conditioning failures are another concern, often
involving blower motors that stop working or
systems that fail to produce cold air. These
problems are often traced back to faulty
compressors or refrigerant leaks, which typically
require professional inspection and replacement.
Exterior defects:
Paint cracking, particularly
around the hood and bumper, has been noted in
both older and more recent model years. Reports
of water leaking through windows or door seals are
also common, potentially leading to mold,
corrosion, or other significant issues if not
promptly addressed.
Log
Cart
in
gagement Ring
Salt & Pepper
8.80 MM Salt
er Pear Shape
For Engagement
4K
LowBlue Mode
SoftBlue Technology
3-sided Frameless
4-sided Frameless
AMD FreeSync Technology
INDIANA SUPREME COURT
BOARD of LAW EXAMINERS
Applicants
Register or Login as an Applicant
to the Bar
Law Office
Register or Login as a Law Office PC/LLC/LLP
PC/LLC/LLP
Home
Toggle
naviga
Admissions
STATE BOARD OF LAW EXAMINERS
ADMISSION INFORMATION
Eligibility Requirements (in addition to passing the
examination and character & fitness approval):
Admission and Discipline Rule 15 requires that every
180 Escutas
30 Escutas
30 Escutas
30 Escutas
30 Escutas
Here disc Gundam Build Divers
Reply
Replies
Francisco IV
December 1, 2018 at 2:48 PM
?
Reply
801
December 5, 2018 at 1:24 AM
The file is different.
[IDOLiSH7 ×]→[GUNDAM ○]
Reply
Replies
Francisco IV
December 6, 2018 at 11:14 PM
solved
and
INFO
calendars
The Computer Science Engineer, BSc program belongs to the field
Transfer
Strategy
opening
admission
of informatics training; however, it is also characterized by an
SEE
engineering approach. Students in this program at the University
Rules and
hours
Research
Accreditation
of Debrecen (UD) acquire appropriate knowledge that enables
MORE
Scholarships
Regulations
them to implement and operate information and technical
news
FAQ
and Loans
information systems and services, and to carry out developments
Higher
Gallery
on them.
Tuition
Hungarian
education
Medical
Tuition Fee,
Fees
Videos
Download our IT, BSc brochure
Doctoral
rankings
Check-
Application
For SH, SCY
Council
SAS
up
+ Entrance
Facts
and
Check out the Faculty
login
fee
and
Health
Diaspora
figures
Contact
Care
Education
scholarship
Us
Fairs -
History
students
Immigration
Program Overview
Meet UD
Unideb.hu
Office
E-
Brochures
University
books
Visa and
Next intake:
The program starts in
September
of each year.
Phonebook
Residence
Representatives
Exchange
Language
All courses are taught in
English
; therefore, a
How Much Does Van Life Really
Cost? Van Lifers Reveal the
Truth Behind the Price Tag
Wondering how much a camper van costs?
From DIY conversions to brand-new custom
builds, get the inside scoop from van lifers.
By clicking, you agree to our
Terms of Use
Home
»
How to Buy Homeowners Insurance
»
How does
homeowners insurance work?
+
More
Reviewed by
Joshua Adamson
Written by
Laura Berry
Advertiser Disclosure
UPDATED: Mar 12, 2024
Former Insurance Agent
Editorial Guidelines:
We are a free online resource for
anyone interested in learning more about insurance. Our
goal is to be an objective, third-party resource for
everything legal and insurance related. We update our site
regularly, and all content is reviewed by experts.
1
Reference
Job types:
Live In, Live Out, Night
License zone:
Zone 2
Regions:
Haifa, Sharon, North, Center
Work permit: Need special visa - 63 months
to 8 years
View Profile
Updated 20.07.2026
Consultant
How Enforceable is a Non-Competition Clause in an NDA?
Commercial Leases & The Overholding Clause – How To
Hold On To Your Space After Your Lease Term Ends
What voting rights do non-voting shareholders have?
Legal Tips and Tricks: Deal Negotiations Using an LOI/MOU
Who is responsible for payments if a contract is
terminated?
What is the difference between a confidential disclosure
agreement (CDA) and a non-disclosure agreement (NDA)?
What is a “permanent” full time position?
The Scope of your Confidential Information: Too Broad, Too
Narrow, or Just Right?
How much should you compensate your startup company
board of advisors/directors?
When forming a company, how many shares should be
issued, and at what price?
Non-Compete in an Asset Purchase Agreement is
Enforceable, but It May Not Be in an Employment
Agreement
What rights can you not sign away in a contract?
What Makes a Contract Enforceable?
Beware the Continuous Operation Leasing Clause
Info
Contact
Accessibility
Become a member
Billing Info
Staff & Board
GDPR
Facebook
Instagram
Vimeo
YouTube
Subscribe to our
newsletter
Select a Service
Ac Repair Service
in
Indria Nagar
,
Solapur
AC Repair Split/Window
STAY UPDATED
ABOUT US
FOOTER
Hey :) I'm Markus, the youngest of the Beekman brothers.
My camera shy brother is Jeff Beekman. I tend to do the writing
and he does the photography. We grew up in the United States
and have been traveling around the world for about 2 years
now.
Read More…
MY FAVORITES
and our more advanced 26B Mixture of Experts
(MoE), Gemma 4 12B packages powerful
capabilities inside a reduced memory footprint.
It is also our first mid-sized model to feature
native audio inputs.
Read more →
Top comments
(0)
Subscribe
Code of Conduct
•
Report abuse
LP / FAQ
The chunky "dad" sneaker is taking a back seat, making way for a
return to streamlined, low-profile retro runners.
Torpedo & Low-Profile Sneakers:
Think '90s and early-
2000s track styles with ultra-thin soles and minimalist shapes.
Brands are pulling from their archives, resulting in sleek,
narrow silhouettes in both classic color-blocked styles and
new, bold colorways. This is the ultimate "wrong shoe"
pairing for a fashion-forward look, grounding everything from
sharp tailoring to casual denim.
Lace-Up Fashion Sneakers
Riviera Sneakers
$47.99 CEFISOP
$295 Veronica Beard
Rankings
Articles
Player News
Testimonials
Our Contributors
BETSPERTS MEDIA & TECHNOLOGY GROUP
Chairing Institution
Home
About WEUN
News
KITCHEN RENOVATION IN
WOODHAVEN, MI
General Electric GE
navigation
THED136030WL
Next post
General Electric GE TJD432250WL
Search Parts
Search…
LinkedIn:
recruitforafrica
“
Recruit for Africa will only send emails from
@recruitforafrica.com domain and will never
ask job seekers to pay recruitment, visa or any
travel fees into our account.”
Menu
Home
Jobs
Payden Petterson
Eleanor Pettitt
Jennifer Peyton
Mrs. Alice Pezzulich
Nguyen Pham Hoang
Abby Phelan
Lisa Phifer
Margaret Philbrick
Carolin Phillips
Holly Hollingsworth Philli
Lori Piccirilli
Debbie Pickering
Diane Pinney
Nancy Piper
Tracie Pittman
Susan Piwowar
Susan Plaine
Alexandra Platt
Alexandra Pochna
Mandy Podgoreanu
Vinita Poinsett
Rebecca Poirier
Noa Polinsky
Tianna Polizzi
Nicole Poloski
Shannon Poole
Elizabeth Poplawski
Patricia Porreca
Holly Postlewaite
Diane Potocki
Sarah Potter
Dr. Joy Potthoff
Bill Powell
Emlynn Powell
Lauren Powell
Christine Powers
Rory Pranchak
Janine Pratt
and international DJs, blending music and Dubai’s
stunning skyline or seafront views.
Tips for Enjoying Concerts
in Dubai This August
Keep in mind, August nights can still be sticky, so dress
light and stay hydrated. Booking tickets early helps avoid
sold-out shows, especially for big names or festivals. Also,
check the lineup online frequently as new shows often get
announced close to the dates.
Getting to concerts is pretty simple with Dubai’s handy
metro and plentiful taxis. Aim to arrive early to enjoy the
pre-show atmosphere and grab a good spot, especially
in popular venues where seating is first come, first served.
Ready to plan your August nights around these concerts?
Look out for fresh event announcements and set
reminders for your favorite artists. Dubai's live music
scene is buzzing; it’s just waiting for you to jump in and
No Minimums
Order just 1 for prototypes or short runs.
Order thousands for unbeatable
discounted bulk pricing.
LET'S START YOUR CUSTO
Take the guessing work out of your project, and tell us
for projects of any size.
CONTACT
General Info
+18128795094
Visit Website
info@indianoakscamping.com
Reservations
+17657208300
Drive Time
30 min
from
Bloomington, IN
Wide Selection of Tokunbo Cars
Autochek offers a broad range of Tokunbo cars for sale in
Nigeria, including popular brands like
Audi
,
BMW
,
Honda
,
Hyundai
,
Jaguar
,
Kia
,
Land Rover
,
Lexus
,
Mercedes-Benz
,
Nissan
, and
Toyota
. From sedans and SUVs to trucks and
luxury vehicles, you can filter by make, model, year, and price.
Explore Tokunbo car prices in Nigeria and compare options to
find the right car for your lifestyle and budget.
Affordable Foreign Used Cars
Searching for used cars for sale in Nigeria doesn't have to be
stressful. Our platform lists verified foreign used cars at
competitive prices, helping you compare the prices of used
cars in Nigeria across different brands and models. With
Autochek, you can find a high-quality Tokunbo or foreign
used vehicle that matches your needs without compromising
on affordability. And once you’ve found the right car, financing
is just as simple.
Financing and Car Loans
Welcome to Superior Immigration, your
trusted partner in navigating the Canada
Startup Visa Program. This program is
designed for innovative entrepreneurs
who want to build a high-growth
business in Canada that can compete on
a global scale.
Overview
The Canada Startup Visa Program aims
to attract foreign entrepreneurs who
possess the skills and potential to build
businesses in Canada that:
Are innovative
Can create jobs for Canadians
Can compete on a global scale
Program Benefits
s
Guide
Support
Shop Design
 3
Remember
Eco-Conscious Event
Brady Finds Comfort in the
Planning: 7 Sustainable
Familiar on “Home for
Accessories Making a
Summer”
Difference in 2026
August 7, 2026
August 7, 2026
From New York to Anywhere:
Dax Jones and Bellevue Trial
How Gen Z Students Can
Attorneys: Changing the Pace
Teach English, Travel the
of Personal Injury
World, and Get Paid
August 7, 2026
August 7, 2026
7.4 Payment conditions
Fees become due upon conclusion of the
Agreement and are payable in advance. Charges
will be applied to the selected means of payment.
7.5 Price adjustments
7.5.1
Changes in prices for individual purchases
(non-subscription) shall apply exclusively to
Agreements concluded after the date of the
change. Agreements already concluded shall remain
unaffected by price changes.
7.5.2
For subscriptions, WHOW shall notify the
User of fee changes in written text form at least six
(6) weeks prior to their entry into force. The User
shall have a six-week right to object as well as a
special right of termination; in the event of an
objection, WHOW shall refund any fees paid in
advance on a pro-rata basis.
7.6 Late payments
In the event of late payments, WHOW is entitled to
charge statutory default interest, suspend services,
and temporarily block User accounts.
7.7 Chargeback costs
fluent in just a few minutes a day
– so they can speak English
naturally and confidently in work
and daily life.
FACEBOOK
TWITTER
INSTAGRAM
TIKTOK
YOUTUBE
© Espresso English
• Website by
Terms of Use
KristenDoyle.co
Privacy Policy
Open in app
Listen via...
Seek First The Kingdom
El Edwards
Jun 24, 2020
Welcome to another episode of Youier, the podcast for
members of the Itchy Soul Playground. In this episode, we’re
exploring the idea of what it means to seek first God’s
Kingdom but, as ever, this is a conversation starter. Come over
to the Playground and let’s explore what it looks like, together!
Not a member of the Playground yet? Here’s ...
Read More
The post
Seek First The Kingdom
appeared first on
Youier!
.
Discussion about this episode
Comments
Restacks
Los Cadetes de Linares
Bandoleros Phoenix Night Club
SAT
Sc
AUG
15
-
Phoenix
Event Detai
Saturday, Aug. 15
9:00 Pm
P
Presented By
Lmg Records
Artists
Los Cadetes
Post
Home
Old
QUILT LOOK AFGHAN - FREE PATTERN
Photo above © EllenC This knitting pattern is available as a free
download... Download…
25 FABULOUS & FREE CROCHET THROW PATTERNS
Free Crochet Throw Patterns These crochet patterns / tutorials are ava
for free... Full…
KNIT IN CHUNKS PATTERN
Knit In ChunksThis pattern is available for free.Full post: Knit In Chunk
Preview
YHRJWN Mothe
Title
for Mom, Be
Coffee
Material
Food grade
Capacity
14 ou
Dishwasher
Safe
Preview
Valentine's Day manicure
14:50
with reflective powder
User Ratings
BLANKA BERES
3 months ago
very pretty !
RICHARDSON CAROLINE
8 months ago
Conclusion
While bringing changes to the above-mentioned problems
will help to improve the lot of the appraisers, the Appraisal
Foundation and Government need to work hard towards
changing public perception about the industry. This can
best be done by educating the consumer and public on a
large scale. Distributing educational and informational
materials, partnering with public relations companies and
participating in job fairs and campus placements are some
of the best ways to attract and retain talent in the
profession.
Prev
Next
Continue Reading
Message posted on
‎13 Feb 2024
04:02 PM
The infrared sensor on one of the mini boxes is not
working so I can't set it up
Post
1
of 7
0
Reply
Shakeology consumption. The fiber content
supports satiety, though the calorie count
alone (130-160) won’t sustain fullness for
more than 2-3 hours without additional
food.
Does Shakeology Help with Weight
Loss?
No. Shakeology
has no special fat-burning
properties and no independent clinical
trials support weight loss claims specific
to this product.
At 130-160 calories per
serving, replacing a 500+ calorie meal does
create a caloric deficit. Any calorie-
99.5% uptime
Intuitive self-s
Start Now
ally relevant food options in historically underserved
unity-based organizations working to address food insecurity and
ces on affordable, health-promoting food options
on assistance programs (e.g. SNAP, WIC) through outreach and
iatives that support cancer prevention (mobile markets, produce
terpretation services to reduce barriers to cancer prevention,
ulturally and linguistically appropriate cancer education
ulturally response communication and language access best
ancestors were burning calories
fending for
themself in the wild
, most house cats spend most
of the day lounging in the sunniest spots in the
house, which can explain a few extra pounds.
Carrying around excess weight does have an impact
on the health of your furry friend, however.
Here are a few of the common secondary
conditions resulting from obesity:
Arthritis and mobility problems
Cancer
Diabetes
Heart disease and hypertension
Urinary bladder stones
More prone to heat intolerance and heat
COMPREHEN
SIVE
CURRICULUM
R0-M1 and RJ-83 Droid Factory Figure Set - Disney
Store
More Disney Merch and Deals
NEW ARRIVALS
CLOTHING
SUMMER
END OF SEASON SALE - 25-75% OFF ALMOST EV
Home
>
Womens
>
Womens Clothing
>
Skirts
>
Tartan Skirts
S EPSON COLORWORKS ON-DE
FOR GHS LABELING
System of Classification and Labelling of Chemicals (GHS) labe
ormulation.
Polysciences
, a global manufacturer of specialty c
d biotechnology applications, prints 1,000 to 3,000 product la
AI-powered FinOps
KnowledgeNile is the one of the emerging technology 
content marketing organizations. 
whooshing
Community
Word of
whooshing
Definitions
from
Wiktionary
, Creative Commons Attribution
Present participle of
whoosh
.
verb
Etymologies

------

Among the lines above, find the one with "Nicole Poloski" and the one with "and international DJs, blending". Quote both and everything between them, exactly.

_WRITTEN SOLUTION_
Nicole Poloski
Shannon Poole
Elizabeth Poplawski
Patricia Porreca
Holly Postlewaite
Diane Potocki
Sarah Potter
Dr. Joy Potthoff
Bill Powell
Emlynn Powell
Lauren Powell
Christine Powers
Rory Pranchak
Janine Pratt
and international DJs, blending music and Dubai’s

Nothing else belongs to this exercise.